Expériences philosophiques
Barbara Cassin vient de publier une autobiographie philosophique, à la fois légère et profonde. Dans cette promenade intime, de petites phrases tirées du passé donnent l’occasion de haltes méditatives. Elles permettent de comprendre comment l’académicienne a construit sa pensée, pourquoi elle s’est intéressée aux écarts du langage, de quelles rencontres elle s’est nourrie.
« Vous avez les plus belles jambes du monde, vous serez ma femme ou ma maîtresse. Voilà ce qu’est devenu l’amour de ma vie. Moi, épouser un Juif, jamais ! Barbara juive ? Tais-toi donc mon garçon, elle est si
gentille. Avec un instinct sûr, vous choisirez votre siège.

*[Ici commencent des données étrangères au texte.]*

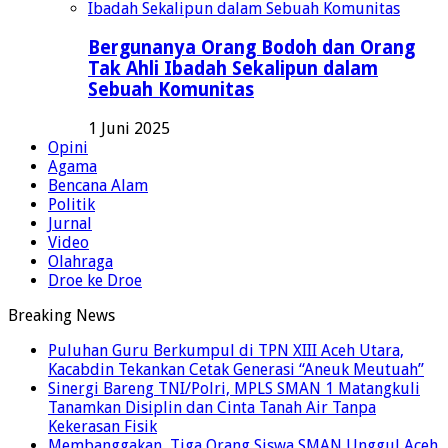
Bergunanya Orang Bodoh dan Orang
Tak Ahli Ibadah Sekalipun dalam
Sebuah Komunitas
1 Juni 2025
Opini
Agama
Bencana Alam
Politik
Jurnal
Video
Olahraga
Droe ke Droe
Breaking News
Puluhan Guru Berkumpul di TPN XIII Aceh Utara,
Kacabdin Tekankan Cetak Generasi “Aneuk Meutuah”
Sinergi Bareng TNI/Polri, MPLS SMAN 1 Matangkuli
Tanamkan Disiplin dan Cinta Tanah Air Tanpa
Kekerasan Fisik
Membanggakan, Tiga Orang Siswa SMAN Unggul Aceh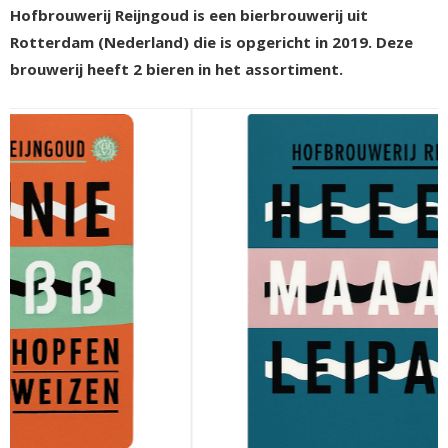
Hofbrouwerij Reijngoud is een bierbrouwerij uit
Rotterdam (Nederland) die is opgericht in 2019. Deze
brouwerij heeft 2 bieren in het assortiment.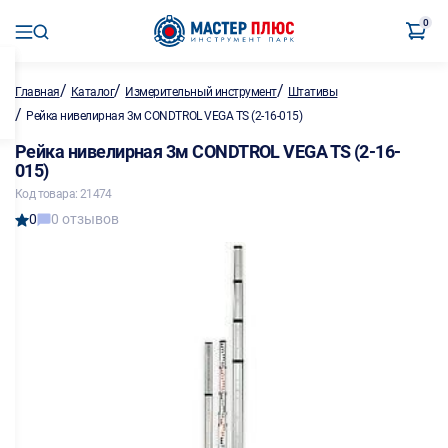
0
/
/
/
Главная
Каталог
Измерительный инструмент
Штативы
/
Рейка нивелирная 3м CONDTROL VEGA TS (2-16-015)
Рейка нивелирная 3м CONDTROL VEGA TS (2-16-
015)
Код товара: 21474
0
0 отзывов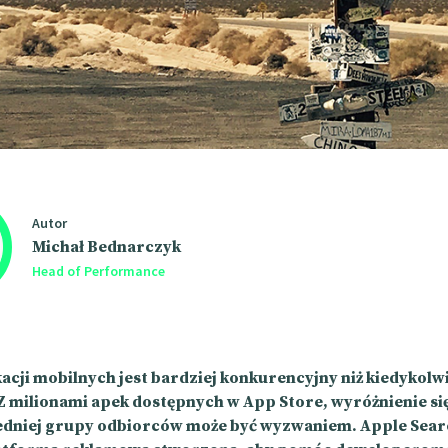
Autor
Michał Bednarczyk
Head of Performance
acji mobilnych jest bardziej konkurencyjny niż kiedykolw
Z milionami apek dostępnych w App Store, wyróżnienie się
dniej grupy odbiorców może być wyzwaniem. Apple Sear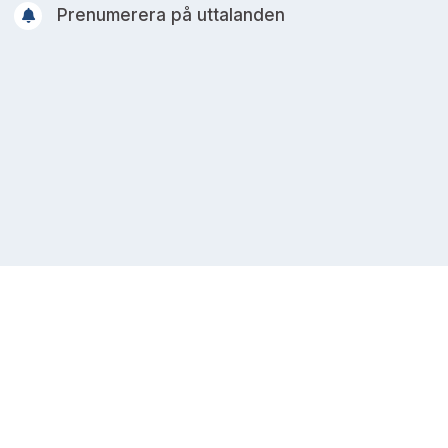
Prenumerera på uttalanden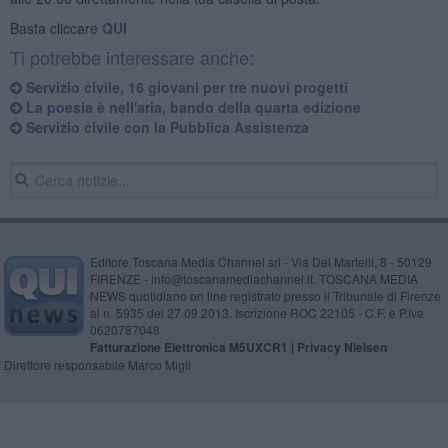
Basta cliccare
QUI
Ti potrebbe interessare anche:
Servizio civile, 16 giovani per tre nuovi progetti
La poesia è nell'aria, bando della quarta edizione
Servizio civile con la Pubblica Assistenza
Editore Toscana Media Channel srl - Via Dei Martelli, 8 - 50129
FIRENZE - info@toscanamediachannel.it. TOSCANA MEDIA
NEWS quotidiano on line registrato presso il Tribunale di Firenze
al n. 5935 del 27.09.2013. Iscrizione ROC 22105 - C.F. e P.Iva
0620787048
Fatturazione Elettronica M5UXCR1 |
Privacy Nielsen
Direttore responsabile Marco Migli
Powered by
Aperion.it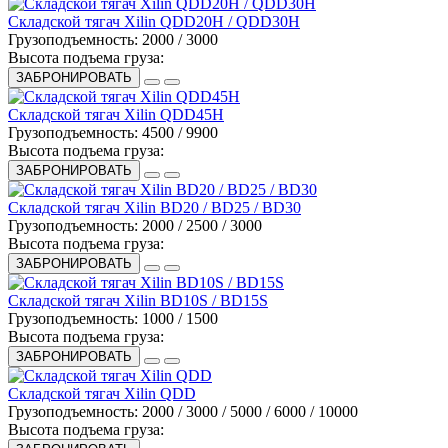
Складской тягач Xilin QDD20H / QDD30H
Грузоподъемность:
2000 / 3000
Высота подъема груза:
ЗАБРОНИРОВАТЬ
Складской тягач Xilin QDD45H
Грузоподъемность:
4500 / 9900
Высота подъема груза:
ЗАБРОНИРОВАТЬ
Складской тягач Xilin BD20 / BD25 / BD30
Грузоподъемность:
2000 / 2500 / 3000
Высота подъема груза:
ЗАБРОНИРОВАТЬ
Складской тягач Xilin BD10S / BD15S
Грузоподъемность:
1000 / 1500
Высота подъема груза:
ЗАБРОНИРОВАТЬ
Складской тягач Xilin QDD
Грузоподъемность:
2000 / 3000 / 5000 / 6000 / 10000
Высота подъема груза: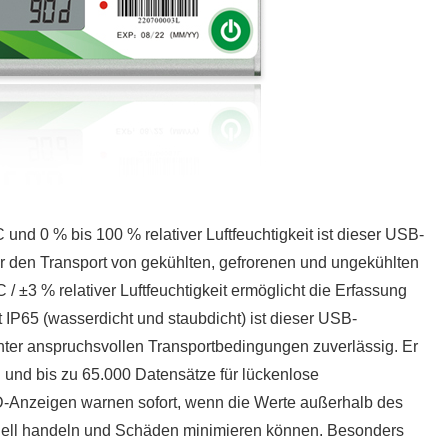
und 0 % bis 100 % relativer Luftfeuchtigkeit ist dieser USB-
ür den Transport von gekühlten, gefrorenen und ungekühlten
/ ±3 % relativer Luftfeuchtigkeit ermöglicht die Erfassung
 IP65 (wasserdicht und staubdicht) ist dieser USB-
nter anspruchsvollen Transportbedingungen zuverlässig. Er
 und bis zu 65.000 Datensätze für lückenlose
D-Anzeigen warnen sofort, wenn die Werte außerhalb des
hnell handeln und Schäden minimieren können. Besonders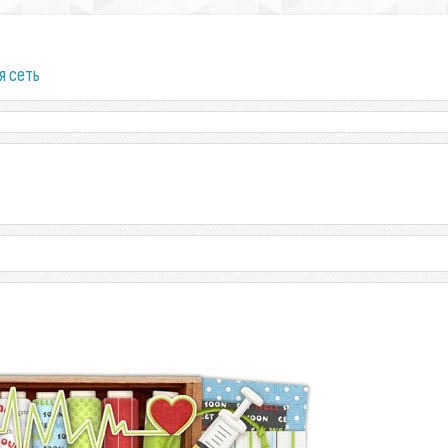
я сеть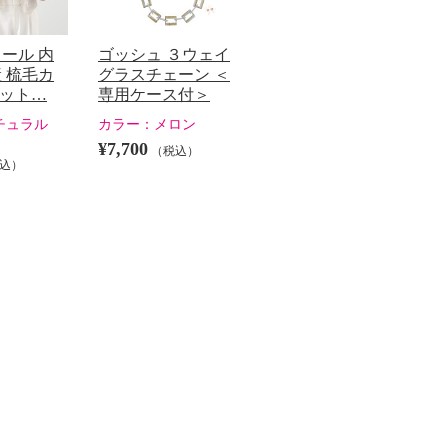
ール 内
ゴッシュ ３ウェイ
 梳毛カ
グラスチェーン ＜
コット…
専用ケース付＞
チュラル
カラー：
メロン
¥7,700
（税込）
込）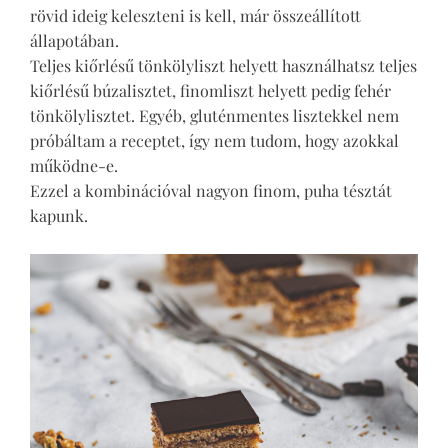
rövid ideig keleszteni is kell, már összeállított
állapotában.
Teljes kiőrlésű tönkölyliszt helyett használhatsz teljes
kiőrlésű búzalisztet, finomliszt helyett pedig fehér
tönkölylisztet. Egyéb, gluténmentes lisztekkel nem
próbáltam a receptet, így nem tudom, hogy azokkal
működne-e.
Ezzel a kombinációval nagyon finom, puha tésztát
kapunk.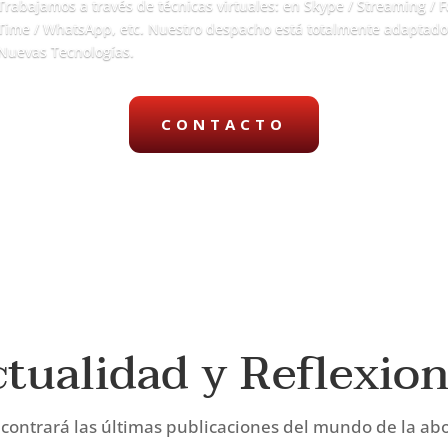
Trabajamos a través de técnicas virtuales: en Skype / Streaming / F
Time / WhatsApp, etc. Nuestro despacho está totalmente adaptado 
Nuevas Tecnologías.
CONTACTO
tualidad y Reflexio
contrará las últimas publicaciones del mundo de la abo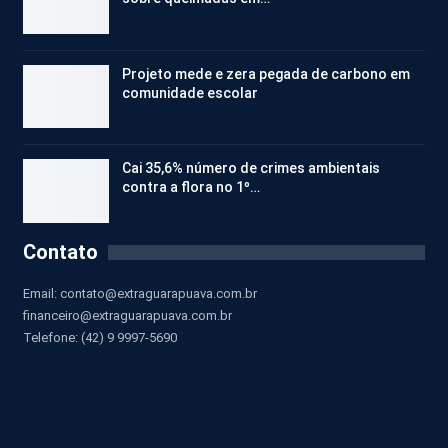
Projeto mede e zera pegada de carbono em
comunidade escolar
Cai 35,6% número de crimes ambientais
contra a flora no 1º…
Contato
Email:
contato@extraguarapuava.com.br
financeiro@extraguarapuava.com.br
Telefone: (42) 9 9997-5690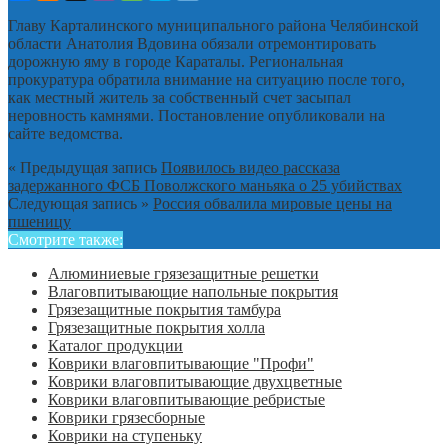
Главу Карталинского муниципального района Челябинской
области Анатолия Вдовина обязали отремонтировать
дорожную яму в городе Караталы. Региональная
прокуратура обратила внимание на ситуацию после того,
как местный житель за собственный счет засыпал
неровность камнями. Постановление опубликовали на
сайте ведомства.
« Предыдущая запись
Появилось видео рассказа
задержанного ФСБ Поволжского маньяка о 25 убийствах
Следующая запись »
Россия обвалила мировые цены на
пшеницу
Смотрите также:
Алюминиевые грязезащитные решетки
Влаговпитывающие напольные покрытия
Грязезащитные покрытия тамбура
Грязезащитные покрытия холла
Каталог продукции
Коврики влаговпитывающие "Профи"
Коврики влаговпитывающие двухцветные
Коврики влаговпитывающие ребристые
Коврики грязесборные
Коврики на ступеньку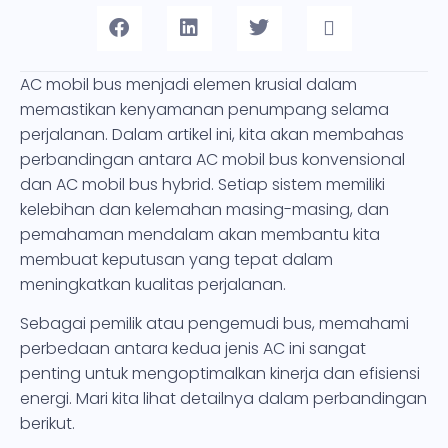
AC mobil bus menjadi elemen krusial dalam
memastikan kenyamanan penumpang selama
perjalanan. Dalam artikel ini, kita akan membahas
perbandingan antara AC mobil bus konvensional
dan AC mobil bus hybrid. Setiap sistem memiliki
kelebihan dan kelemahan masing-masing, dan
pemahaman mendalam akan membantu kita
membuat keputusan yang tepat dalam
meningkatkan kualitas perjalanan.
Sebagai pemilik atau pengemudi bus, memahami
perbedaan antara kedua jenis AC ini sangat
penting untuk mengoptimalkan kinerja dan efisiensi
energi. Mari kita lihat detailnya dalam perbandingan
berikut.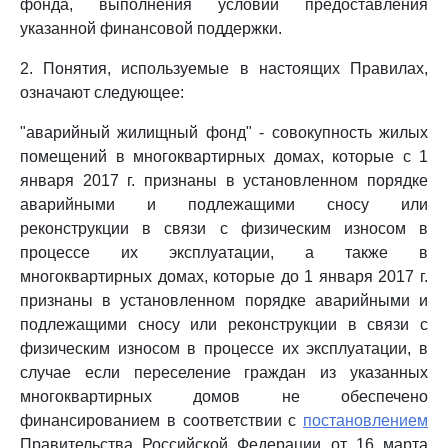
фонда, выполнения условий предоставления
указанной финансовой поддержки.
2. Понятия, используемые в настоящих Правилах,
означают следующее:
"аварийный жилищный фонд" - совокупность жилых
помещений в многоквартирных домах, которые с 1
января 2017 г. признаны в установленном порядке
аварийными и подлежащими сносу или
реконструкции в связи с физическим износом в
процессе их эксплуатации, а также в
многоквартирных домах, которые до 1 января 2017 г.
признаны в установленном порядке аварийными и
подлежащими сносу или реконструкции в связи с
физическим износом в процессе их эксплуатации, в
случае если переселение граждан из указанных
многоквартирных домов не обеспечено
финансированием в соответствии с
постановлением
Правительства Российской Федерации от 16 марта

Vous prenez votre petit déjeuner à la table de ce nazi ! Comme c’est gentil de me reconnaître, Jacques Lacan. It’s no greek ! Madame, Madame, j’ai
compris l’étymologie de con-cierge. À partir de combien de livres est-on cultivé ? Que pensez-vous de ce que vous voyez ? J’aime quand tu as le corps gai. Arrêtez de le regarder, laissez-le partir…
Ces phrases font passer de l’anecdote à l’idée. Elles sont comme des noms propres qui titrent les souvenirs. Elles fabriquent une autobiographie philosophique, racontée à mon fils Victor et écrite avec lui. En les disant, je comprends pourquoi et comment elles m’ont fait vivre-et-penser. Si dures soient-elles parfois, elles donnent accès à la tonalité du bonheur. »
Présentation de l’éditeur de Le bonheur, sa dent douce à la mort. Autobiographie philosophique, Barbara Cassin, de l’Académie française, Paris, Fayard, 2020.